- Opening Delimiter -

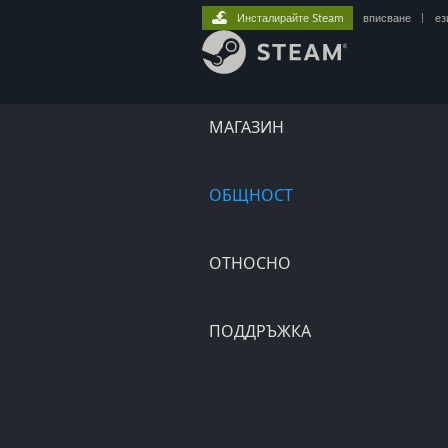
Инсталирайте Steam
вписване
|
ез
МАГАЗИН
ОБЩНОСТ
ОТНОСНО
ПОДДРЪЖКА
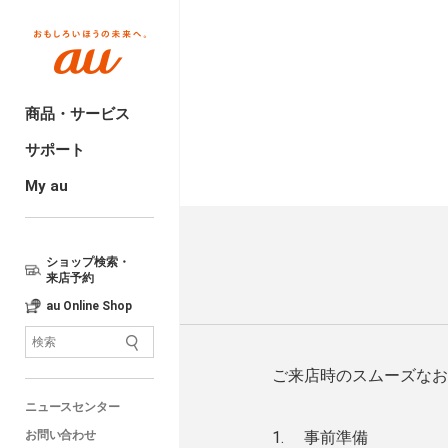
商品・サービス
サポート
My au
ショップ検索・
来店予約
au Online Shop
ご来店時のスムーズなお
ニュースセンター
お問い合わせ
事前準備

- Closing Delimiter -

▸ What you should do
Omit every picture while transcribing the records above exactly.

▸ Result of the exercise
Инсталирайте Steam
вписване
|
ез
МАГАЗИН
ОБЩНОСТ
ОТНОСНО
ПОДДРЪЖКА
商品・サービス
サポート
My au
ショップ検索・
来店予約
au Online Shop
ご来店時のスムーズなお
ニュースセンター
お問い合わせ
事前準備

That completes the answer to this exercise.